**Data provided:**
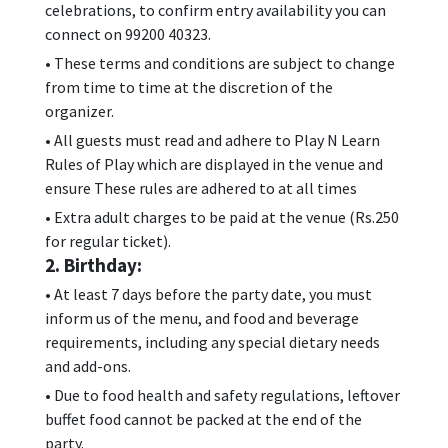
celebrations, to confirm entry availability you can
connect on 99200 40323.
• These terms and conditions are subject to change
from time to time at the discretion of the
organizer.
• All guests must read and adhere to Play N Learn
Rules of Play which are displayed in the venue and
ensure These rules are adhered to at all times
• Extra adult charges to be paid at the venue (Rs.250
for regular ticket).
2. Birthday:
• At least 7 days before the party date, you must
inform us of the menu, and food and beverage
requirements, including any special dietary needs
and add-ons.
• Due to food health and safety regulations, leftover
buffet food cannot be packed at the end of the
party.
==
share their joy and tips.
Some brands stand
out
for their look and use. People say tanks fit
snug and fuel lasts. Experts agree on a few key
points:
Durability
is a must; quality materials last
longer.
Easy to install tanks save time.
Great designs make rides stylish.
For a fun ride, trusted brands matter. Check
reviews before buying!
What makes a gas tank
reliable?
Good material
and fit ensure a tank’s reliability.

**What you should do:** Within the data above, pick out all lines holding the word "must".

**Solution to this task:**
• All guests must read and adhere to Play N Learn
• At least 7 days before the party date, you must
is a must; quality materials last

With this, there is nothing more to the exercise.